Though Danny Boyle’s fleet-footed direction is skillful, the film’s main appeal lies in Sorkin’s screenplay, which might be the Sorkinest of his career. It has the expected tsunami of dialogue, the walk-and-talk conversations where every participant is about two notches more quick-witted than regular people are — and I love it. I’m a sucker for a sharp exchange and a well-worded one-liner. Sorkin also does a clever job rewriting history so that these crucial conversations 1) happen at all and 2) happen just as Jobs is about to go onstage to address shareholders. Whether the characters and events are factual, I don’t know, and don’t care.

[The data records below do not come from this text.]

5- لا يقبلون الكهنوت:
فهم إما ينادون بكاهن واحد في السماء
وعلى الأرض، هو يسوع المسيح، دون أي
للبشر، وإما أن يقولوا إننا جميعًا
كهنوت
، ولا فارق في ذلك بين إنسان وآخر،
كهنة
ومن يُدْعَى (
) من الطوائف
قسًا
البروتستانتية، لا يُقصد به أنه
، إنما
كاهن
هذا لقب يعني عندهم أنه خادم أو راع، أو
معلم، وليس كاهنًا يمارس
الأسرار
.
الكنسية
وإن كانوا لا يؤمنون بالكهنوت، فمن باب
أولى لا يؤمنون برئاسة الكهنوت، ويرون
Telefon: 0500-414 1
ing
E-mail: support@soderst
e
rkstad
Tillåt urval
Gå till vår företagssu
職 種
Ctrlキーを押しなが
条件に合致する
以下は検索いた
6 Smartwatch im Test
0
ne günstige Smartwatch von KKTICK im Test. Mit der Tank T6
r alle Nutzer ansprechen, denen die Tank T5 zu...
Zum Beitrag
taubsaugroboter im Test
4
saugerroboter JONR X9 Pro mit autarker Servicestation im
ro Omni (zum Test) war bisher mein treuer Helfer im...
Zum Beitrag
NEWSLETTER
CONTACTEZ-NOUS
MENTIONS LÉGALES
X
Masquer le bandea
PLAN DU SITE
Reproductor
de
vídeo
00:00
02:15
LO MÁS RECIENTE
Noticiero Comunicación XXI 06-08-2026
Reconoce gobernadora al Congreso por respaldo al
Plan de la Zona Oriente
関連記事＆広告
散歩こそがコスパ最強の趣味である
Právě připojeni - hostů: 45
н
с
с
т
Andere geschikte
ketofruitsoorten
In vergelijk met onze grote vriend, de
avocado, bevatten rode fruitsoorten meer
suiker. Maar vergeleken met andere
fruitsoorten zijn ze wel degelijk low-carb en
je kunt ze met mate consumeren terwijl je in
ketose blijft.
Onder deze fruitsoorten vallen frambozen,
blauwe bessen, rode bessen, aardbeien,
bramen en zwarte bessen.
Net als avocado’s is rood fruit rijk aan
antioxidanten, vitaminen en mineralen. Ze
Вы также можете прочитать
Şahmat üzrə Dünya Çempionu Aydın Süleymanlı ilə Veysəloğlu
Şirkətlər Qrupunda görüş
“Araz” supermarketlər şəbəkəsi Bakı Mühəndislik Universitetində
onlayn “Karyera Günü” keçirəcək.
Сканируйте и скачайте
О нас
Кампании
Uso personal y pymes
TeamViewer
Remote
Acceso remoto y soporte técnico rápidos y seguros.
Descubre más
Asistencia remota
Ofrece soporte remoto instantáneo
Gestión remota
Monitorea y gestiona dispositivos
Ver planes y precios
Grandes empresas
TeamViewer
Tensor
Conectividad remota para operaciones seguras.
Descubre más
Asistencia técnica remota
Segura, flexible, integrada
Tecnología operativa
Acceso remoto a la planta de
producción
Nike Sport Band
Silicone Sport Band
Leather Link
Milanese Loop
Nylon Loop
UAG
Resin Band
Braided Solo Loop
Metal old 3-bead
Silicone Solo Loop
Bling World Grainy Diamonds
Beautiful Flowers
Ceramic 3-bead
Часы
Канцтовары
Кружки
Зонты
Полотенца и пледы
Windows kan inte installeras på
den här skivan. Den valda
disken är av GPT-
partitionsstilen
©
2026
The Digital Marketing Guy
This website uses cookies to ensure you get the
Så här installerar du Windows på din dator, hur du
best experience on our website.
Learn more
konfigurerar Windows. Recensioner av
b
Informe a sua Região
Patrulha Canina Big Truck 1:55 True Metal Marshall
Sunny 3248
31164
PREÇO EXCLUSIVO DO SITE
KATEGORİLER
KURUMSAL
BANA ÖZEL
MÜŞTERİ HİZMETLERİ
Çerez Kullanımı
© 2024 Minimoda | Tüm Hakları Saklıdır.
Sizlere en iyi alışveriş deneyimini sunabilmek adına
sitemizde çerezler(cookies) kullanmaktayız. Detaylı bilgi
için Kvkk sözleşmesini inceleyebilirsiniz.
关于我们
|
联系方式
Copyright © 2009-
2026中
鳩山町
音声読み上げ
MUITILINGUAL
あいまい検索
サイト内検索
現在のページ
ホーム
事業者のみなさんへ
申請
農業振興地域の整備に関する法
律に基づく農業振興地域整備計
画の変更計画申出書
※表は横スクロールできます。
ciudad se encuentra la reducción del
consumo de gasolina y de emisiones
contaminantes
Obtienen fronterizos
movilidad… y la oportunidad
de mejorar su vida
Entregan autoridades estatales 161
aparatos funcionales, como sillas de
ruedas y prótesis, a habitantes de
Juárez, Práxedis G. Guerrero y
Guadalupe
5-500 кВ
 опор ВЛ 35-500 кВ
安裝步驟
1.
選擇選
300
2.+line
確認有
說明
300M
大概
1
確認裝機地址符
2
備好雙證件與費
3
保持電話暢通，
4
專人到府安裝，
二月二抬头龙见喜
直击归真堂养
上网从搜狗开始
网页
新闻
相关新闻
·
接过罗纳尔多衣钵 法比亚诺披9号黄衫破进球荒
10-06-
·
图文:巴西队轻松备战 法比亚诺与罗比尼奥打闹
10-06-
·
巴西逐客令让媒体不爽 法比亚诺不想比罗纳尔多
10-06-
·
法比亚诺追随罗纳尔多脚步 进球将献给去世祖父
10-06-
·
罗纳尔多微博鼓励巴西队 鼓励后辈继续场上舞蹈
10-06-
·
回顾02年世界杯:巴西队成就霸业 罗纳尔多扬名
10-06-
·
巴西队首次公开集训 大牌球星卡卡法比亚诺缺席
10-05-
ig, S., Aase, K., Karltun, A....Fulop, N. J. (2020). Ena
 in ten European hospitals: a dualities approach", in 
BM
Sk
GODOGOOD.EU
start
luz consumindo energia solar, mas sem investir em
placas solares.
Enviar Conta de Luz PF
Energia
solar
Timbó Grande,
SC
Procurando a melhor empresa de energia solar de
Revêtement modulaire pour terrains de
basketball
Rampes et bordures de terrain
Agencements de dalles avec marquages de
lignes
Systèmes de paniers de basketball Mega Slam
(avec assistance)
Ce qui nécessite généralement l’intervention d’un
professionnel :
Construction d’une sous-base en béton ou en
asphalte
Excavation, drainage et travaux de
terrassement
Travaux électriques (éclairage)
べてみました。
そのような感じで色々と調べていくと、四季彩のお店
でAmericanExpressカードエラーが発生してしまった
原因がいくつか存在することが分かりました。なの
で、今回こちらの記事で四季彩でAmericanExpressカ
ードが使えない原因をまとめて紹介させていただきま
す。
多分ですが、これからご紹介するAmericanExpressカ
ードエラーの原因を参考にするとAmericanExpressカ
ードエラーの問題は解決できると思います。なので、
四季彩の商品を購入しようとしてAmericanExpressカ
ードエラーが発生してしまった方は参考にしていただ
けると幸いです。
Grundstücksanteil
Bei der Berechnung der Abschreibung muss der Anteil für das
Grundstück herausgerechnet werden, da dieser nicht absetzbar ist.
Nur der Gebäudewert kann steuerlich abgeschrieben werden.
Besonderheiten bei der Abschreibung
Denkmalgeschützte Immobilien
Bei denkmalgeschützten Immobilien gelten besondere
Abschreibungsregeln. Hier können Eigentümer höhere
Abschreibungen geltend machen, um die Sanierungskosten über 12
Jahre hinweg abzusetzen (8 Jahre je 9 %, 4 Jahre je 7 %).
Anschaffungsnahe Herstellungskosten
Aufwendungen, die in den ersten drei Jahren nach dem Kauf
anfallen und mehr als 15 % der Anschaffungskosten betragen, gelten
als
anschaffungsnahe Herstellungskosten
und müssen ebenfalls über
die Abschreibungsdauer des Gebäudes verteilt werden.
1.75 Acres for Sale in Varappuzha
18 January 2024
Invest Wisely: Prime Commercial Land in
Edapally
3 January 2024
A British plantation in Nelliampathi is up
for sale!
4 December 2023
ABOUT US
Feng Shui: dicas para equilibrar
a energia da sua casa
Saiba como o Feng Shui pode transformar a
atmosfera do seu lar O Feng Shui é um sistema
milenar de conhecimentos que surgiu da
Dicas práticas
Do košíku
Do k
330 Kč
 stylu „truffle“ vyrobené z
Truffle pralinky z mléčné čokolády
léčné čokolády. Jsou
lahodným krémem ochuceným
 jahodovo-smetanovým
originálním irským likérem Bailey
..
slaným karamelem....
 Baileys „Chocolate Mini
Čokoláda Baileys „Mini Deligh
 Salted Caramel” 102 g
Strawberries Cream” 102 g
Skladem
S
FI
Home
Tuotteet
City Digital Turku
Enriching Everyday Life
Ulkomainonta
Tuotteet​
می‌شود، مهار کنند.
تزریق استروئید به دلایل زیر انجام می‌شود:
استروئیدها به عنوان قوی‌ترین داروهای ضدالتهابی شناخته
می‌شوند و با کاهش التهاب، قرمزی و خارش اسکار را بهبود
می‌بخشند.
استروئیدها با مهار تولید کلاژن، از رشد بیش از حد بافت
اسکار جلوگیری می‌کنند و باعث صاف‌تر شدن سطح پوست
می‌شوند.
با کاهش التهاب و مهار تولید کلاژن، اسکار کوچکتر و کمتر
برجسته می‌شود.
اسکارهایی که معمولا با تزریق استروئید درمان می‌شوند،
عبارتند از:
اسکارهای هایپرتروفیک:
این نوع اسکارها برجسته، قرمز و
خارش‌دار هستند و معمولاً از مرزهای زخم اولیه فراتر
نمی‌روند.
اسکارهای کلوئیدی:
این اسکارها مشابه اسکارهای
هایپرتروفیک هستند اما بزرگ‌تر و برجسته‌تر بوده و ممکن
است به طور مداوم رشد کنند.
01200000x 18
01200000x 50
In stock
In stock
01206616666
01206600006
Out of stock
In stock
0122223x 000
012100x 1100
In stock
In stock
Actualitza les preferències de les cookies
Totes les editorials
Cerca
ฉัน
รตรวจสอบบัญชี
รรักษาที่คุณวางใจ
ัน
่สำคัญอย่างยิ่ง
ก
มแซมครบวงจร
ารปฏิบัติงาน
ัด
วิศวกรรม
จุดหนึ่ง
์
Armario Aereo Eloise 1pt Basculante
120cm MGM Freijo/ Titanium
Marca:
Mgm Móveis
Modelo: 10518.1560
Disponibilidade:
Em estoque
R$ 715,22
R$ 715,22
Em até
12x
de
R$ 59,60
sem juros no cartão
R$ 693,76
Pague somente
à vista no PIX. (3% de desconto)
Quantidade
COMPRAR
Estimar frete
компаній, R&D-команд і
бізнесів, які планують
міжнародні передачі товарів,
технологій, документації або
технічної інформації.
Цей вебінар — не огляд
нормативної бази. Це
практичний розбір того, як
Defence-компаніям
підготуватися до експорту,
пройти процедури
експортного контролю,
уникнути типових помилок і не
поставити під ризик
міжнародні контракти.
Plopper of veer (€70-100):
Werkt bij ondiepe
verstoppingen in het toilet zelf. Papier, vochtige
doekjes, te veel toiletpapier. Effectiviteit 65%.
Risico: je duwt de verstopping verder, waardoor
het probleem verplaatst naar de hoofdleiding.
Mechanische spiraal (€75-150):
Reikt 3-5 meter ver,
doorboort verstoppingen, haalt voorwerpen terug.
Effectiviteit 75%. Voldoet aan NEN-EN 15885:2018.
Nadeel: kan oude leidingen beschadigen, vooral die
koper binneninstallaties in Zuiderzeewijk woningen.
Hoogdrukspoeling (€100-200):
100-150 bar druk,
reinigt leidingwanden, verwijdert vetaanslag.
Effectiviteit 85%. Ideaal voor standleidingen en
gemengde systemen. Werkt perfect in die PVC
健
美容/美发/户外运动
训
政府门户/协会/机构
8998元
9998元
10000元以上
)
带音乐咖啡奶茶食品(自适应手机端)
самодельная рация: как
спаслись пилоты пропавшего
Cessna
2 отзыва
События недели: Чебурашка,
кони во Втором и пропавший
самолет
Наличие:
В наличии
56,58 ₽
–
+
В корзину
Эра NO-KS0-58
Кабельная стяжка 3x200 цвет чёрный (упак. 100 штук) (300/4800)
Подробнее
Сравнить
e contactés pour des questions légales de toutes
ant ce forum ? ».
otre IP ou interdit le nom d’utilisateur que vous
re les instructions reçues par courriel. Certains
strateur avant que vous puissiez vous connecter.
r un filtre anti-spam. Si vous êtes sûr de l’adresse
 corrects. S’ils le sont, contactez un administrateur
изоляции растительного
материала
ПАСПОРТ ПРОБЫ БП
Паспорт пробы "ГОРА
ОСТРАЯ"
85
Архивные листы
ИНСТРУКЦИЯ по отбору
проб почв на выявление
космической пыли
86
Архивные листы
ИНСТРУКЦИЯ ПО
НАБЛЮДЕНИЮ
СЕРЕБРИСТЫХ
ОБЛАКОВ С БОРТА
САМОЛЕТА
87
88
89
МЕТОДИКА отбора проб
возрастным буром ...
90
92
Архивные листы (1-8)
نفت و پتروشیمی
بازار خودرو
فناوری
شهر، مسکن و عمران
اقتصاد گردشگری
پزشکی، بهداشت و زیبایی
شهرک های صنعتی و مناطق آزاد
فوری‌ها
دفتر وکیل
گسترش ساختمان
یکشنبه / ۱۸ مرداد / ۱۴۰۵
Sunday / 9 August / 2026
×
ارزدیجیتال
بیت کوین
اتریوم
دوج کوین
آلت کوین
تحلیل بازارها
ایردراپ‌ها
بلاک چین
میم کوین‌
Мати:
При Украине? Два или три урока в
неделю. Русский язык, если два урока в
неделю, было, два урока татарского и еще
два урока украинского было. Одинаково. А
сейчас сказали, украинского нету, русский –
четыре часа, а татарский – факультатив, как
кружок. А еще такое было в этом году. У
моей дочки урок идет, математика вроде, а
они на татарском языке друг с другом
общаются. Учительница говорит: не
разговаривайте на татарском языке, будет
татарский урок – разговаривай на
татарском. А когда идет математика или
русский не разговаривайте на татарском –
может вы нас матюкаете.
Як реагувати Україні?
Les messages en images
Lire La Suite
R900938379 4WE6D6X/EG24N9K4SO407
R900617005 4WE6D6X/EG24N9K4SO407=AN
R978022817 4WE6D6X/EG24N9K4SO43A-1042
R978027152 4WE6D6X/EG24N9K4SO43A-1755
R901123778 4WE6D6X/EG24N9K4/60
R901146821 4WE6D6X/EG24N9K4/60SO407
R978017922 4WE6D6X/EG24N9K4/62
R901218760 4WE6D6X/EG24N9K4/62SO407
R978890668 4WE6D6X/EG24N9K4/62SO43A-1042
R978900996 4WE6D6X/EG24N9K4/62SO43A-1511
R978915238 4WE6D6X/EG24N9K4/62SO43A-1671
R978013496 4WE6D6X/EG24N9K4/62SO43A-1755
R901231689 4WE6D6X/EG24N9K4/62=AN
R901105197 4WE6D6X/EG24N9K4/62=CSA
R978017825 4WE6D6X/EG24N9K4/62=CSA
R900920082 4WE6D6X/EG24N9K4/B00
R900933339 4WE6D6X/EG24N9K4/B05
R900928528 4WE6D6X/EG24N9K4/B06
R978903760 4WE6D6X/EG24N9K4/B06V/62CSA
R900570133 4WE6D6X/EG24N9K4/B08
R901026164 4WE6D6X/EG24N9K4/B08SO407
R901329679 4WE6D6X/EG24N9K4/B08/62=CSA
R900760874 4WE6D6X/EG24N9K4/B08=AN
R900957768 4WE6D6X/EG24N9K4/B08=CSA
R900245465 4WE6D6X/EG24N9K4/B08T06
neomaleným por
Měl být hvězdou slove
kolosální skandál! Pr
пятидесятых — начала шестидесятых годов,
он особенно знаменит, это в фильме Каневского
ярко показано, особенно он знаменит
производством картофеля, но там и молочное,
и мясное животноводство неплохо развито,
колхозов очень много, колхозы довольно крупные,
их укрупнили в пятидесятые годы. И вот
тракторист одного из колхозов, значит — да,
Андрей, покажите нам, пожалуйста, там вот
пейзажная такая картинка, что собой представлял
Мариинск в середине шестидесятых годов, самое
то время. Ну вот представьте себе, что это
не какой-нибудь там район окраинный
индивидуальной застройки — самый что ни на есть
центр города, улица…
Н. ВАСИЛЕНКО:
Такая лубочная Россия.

The important thing is that it makes for engaging drama (and comedy).

I’m less enthusiastic about the tidy, schmaltzy way Sorkin wraps things up. He chose Jobs’ tumultuous relationship with his daughter, Lisa (played at 5, 9, and 15 by Makenzie Moss, Ripley Sobo, and Perla Haney-Jardine), to be the recurring element that gives us an emotional investment in a story whose protagonist is kind of a jerk. That’s fine, and necessary. But Sorkin mishandles the resolution, resorting to formula after being served so well by ingenuity for two hours. He should have stayed the course and continued to think different.

B+ (2 hrs., 2 min.; R, because they say the F-word a few dozen times, and the MPAA thinks its entire job is to count F-words.)